# Tweets during US elections 2020 
### Data Engineering Capstone Project

#### Project Summary
In this project, I try to analyse the tweets during the US elections of 2020 which had Trump and Biden in their hashtags. 


#### Project Scope
I try to figure out the tweet timings, and get the user details to understand which states have more tweets for each Presidential candidate.
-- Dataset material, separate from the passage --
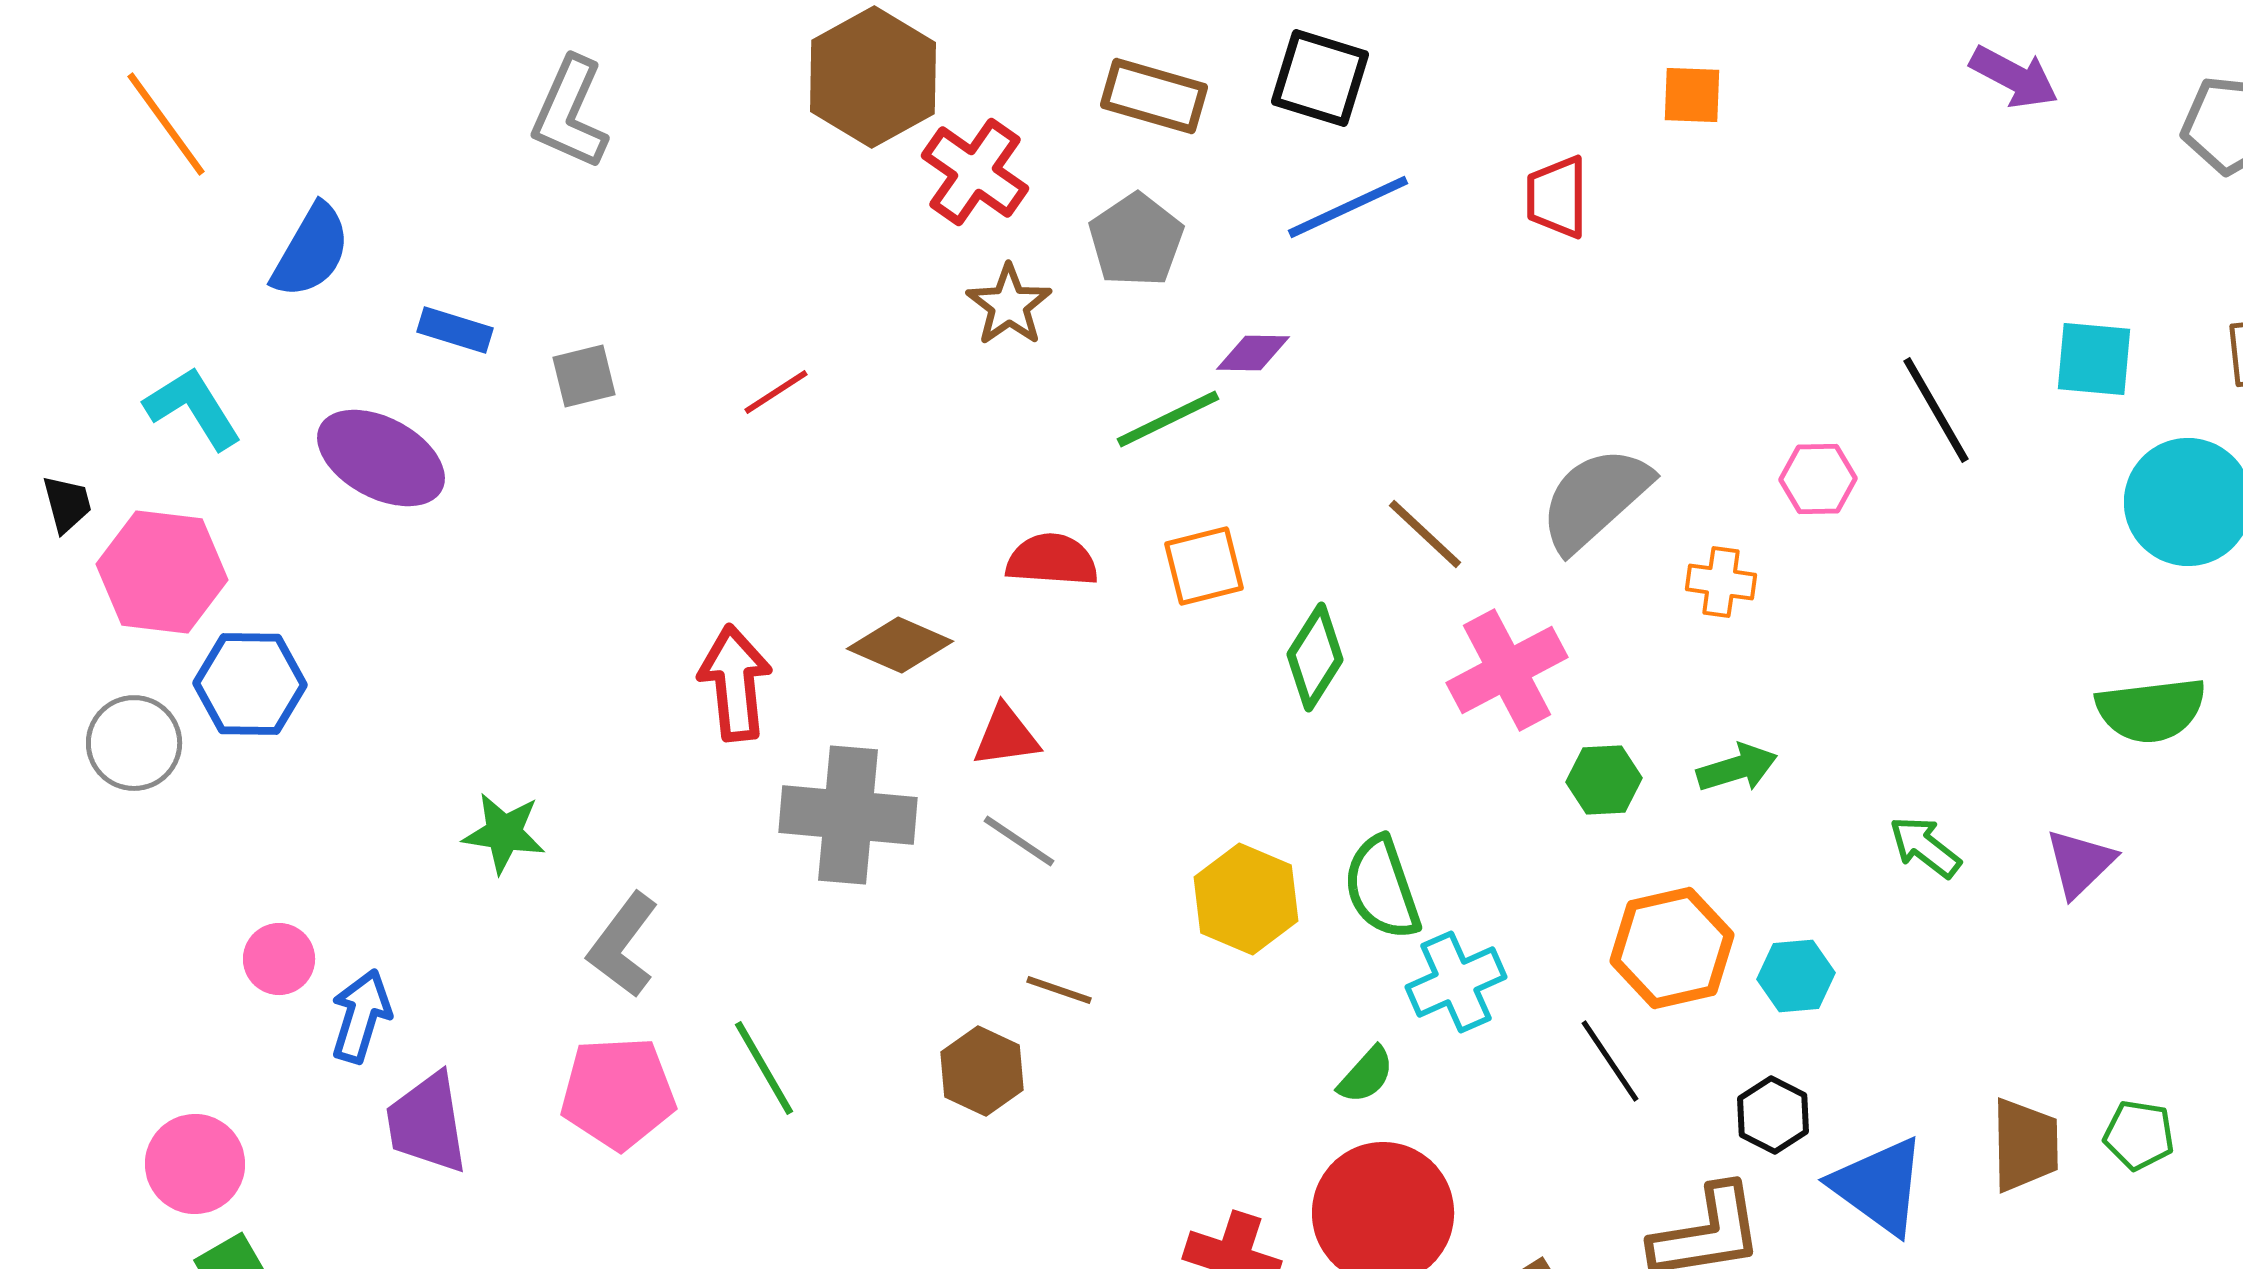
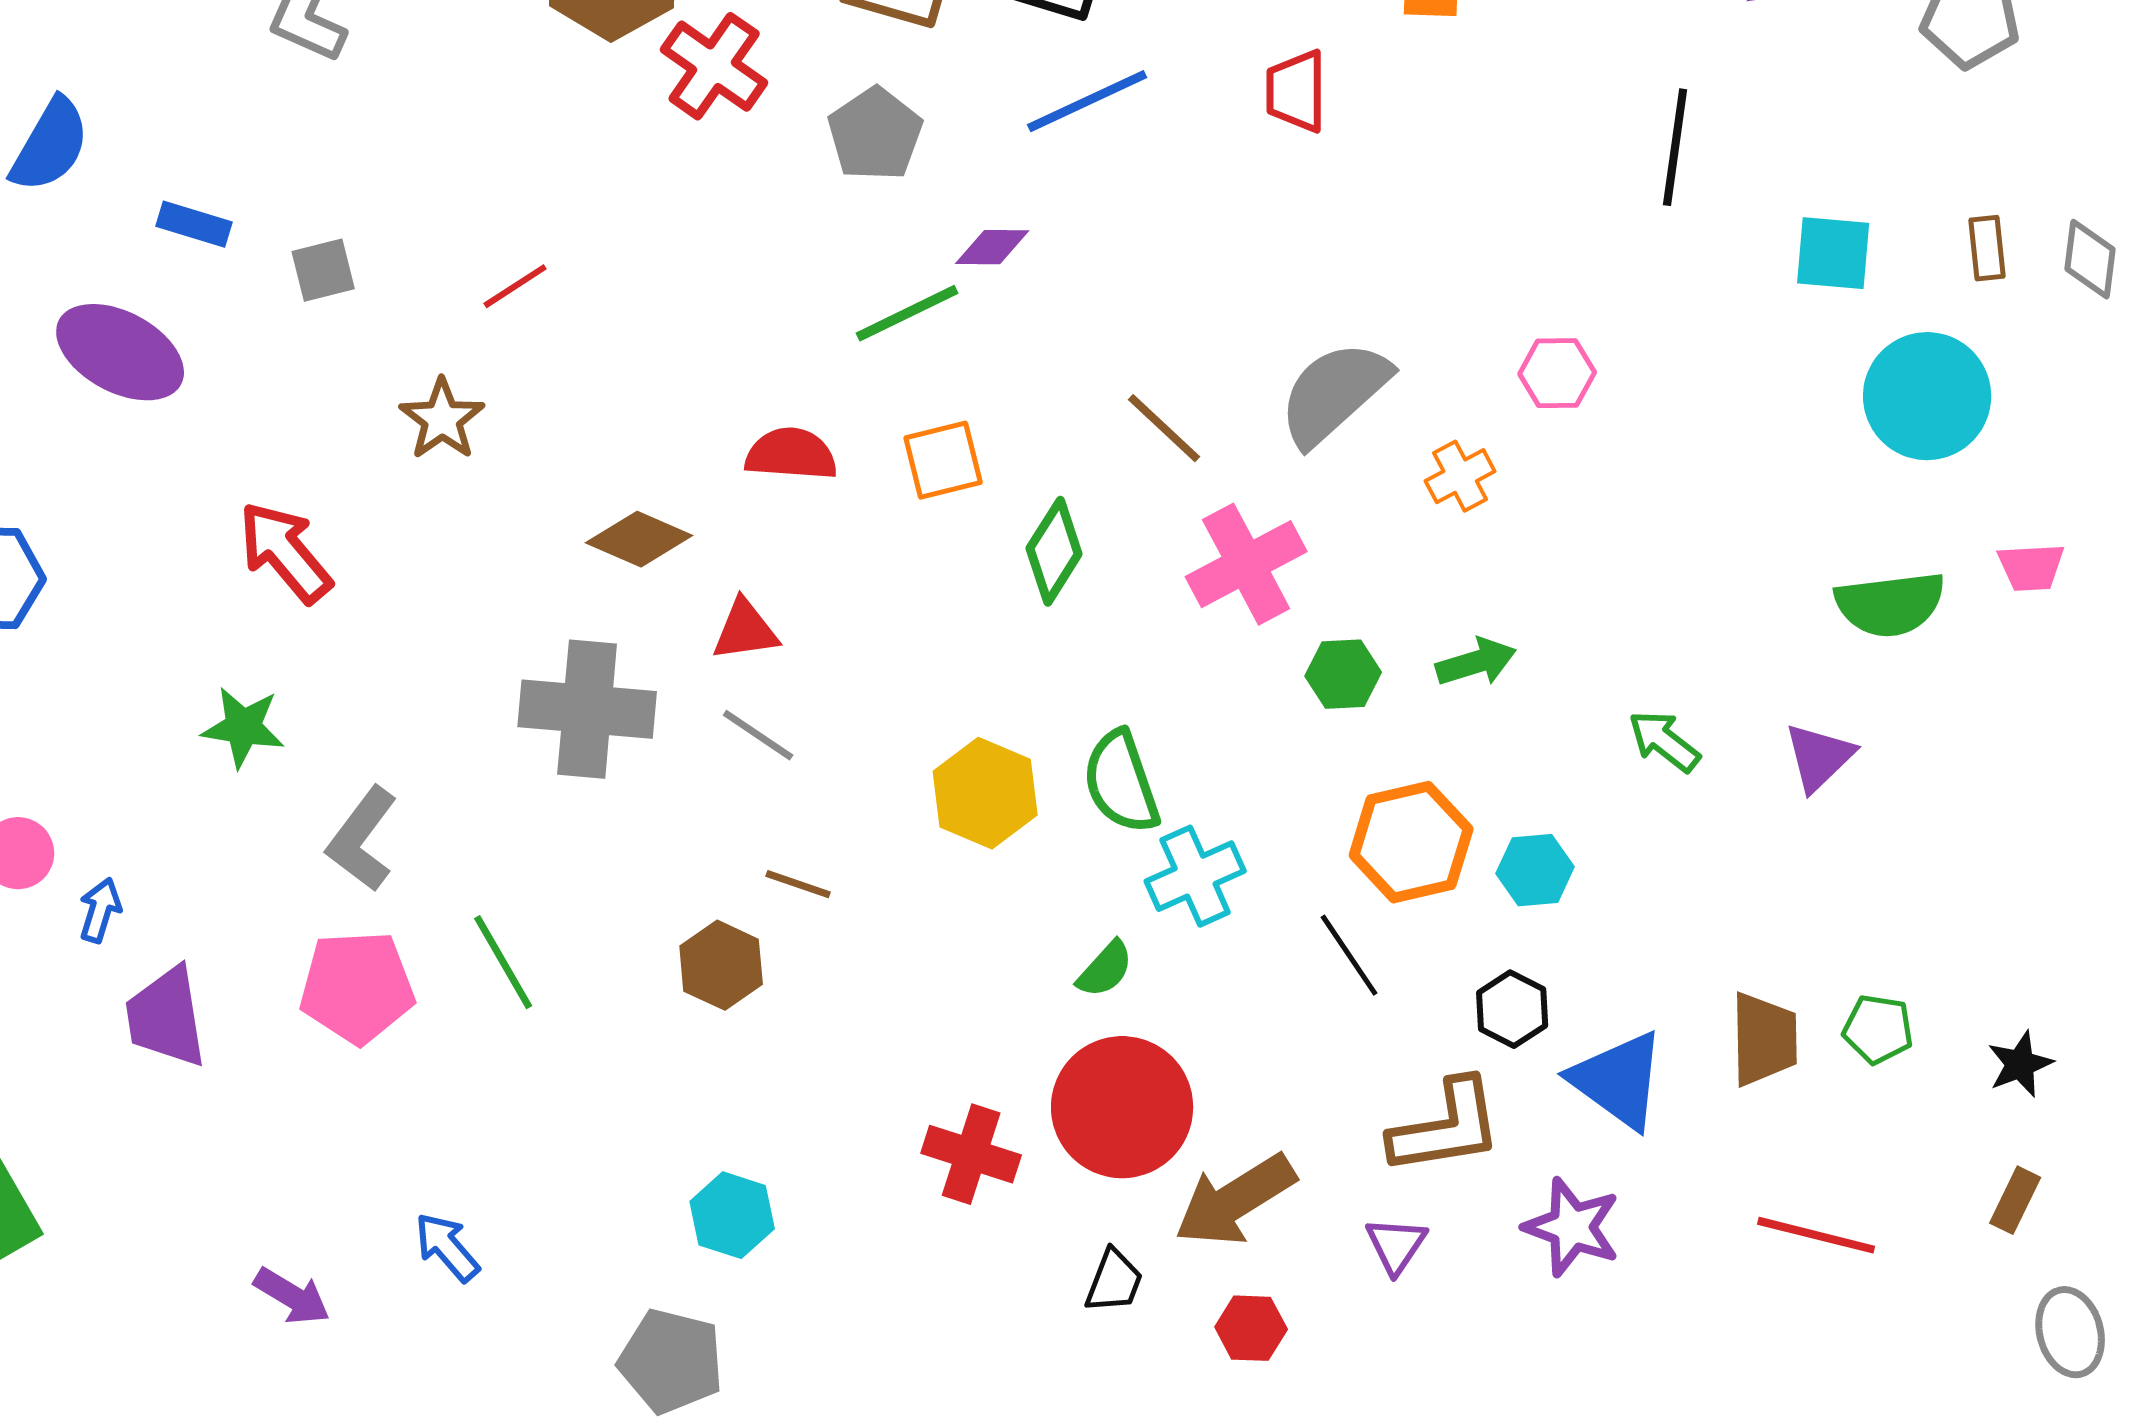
brown star: (1009, 305) -> (442, 419), moved
black line: (1936, 410) -> (1675, 147), moved, turned 38
orange cross: (1721, 582) -> (1460, 476), turned -36
red arrow: (735, 683) -> (285, 552), moved, turned -34
blue arrow: (361, 1016) -> (100, 910), size x0.7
And also, bring in the population of each state to understand more about the ratio of people tweeting from each state.
Data sets (Twitter data with hashtags) are gathered from Kaggle and the population data set from dataworld. 

The project follows the follow steps:
* Step 1: Scope the Project and Gather Data
* Step 2: Explore and Assess the Data
* Step 3: Define the Data Model
* Step 4: Run ETL to Model the Data
* Step 5: Complete Project Write Up

In [32]:
# Import libraries
import pandas as pd
import time
from datetime import datetime
from pyspark.sql.types import StructType,StructField, StringType, IntegerType, LongType, DoubleType, FloatType
from pyspark.sql.functions import lit, udf, col, to_timestamp, to_date, monotonically_increasing_id

In [10]:
#Creating Spark Session
spark = SparkSession.builder.\
config("spark.jars.packages","saurfang:spark-sas7bdat:2.0.0-s_2.11")\
.enableHiveSupport().getOrCreate()

## Exploring And Assessing Data:
I’m using Spark as my big data framework and its libraries to do my data extraction and transformation. 
Exploration and Assessment of data includes various steps from fetching the data properly, assigning proper data types for each column, dropping the duplicates, removing the null values and grouping the data together for the creation of a data model.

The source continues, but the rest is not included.